***** Material supplied

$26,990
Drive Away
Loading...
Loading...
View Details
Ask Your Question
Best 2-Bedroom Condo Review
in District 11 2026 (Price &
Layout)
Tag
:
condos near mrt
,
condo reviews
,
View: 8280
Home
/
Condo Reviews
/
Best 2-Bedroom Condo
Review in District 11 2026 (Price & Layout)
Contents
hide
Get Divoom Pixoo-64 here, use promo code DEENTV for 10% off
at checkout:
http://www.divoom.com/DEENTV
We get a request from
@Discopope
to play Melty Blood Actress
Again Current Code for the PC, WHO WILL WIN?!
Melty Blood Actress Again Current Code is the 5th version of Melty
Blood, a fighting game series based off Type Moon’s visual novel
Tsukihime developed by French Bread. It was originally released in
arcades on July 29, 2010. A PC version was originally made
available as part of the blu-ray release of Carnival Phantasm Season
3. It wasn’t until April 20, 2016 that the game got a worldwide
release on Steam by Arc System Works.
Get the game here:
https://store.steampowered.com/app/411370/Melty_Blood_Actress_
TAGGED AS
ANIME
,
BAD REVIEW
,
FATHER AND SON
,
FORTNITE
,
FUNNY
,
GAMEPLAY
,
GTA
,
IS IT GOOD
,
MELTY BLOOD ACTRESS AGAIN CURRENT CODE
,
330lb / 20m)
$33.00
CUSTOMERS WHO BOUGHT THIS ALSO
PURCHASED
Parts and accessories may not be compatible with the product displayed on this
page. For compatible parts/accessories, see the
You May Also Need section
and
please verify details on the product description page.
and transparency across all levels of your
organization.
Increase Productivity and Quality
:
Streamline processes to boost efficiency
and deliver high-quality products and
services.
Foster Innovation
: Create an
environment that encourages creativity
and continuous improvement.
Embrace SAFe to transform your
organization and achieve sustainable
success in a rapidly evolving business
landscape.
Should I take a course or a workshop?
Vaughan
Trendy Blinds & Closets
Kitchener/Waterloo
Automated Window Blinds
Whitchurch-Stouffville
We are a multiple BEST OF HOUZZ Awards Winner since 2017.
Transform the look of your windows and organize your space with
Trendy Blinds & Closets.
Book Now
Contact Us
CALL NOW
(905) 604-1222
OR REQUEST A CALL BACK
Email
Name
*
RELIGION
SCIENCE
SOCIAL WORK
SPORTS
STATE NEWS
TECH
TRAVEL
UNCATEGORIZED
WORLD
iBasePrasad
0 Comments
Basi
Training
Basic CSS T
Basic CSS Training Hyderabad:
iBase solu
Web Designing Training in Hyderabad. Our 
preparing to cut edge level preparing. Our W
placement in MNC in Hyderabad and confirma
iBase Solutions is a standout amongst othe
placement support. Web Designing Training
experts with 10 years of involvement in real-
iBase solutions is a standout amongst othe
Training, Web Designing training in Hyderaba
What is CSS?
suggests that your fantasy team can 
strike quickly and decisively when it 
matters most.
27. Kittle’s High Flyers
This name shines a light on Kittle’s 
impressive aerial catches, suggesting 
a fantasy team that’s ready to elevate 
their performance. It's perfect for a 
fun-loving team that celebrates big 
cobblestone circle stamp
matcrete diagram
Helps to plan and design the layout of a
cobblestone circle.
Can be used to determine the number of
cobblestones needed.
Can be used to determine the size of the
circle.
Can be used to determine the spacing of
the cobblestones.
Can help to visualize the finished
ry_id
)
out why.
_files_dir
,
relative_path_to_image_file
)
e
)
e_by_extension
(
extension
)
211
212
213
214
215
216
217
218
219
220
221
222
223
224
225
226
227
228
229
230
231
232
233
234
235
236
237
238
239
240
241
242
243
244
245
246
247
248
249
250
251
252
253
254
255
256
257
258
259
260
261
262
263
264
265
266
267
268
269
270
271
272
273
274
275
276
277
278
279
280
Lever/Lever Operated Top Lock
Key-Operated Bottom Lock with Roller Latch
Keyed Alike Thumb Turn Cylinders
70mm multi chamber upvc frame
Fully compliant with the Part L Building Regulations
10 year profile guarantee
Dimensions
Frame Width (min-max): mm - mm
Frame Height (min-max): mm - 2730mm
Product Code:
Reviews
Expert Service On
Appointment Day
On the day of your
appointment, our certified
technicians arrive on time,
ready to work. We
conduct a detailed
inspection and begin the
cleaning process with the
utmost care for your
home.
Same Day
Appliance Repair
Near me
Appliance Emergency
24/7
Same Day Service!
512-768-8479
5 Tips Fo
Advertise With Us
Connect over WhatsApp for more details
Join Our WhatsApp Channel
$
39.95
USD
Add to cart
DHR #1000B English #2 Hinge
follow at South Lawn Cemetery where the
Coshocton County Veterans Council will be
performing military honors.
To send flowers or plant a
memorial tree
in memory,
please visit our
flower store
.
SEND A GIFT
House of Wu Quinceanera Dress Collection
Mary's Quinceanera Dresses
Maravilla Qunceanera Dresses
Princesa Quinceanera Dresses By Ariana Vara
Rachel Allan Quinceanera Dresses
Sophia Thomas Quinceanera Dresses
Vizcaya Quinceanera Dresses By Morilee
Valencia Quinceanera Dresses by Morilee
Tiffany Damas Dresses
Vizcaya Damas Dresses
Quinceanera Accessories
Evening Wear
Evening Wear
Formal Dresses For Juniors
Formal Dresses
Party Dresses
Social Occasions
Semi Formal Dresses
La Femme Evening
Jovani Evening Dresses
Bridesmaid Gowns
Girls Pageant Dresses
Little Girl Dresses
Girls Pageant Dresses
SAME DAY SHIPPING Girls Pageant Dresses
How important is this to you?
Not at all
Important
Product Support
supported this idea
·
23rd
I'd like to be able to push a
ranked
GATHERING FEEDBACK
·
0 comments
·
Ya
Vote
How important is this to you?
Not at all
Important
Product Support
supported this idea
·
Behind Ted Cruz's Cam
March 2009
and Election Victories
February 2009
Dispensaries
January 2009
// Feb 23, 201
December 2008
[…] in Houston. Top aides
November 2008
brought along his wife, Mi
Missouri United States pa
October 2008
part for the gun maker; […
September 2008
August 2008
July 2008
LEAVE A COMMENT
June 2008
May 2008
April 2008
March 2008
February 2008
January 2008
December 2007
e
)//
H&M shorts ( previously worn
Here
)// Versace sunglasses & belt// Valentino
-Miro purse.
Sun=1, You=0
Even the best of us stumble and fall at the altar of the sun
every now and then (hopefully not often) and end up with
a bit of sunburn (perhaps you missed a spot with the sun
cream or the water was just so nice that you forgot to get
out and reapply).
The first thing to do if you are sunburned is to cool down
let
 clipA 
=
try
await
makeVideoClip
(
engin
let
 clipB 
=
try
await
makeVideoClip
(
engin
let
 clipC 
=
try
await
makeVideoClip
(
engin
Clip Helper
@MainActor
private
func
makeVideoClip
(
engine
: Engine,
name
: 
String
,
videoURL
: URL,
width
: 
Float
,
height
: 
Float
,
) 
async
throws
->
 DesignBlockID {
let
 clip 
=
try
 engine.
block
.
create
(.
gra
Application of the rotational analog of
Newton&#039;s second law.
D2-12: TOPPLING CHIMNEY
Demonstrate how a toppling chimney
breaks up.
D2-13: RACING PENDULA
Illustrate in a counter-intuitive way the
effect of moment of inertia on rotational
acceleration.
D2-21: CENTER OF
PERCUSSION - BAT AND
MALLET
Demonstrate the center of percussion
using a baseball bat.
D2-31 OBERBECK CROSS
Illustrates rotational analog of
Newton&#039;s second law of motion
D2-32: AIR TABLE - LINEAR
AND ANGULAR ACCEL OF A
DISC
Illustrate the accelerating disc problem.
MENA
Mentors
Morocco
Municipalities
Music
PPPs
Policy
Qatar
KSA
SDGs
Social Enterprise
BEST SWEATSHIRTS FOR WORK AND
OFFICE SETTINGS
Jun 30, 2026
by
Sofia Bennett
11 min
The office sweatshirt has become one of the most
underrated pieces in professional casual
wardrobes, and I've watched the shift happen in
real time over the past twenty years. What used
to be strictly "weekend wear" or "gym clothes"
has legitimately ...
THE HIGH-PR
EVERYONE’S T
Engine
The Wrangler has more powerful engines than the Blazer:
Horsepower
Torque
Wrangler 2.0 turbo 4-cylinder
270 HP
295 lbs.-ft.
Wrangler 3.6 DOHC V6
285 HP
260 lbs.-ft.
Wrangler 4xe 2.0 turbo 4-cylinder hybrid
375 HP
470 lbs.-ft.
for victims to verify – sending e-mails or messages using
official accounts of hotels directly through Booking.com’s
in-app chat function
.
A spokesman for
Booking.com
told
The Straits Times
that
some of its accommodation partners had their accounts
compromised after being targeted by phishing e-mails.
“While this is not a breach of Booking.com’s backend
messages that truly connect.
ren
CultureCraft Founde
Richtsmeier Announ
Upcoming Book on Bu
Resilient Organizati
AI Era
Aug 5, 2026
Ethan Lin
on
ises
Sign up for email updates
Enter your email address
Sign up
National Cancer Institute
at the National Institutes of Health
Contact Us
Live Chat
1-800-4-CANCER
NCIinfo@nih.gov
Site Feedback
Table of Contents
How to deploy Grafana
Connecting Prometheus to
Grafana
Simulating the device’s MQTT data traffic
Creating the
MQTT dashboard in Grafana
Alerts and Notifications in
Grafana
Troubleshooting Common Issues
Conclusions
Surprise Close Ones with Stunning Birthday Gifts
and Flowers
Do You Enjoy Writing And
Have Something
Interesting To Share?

**********

### Exercise
From the line holding "Surprise Close Ones" to the last line of the data above, copy every line exactly and include nothing more.

### Task answer
Surprise Close Ones with Stunning Birthday Gifts
and Flowers
Do You Enjoy Writing And
Have Something
Interesting To Share?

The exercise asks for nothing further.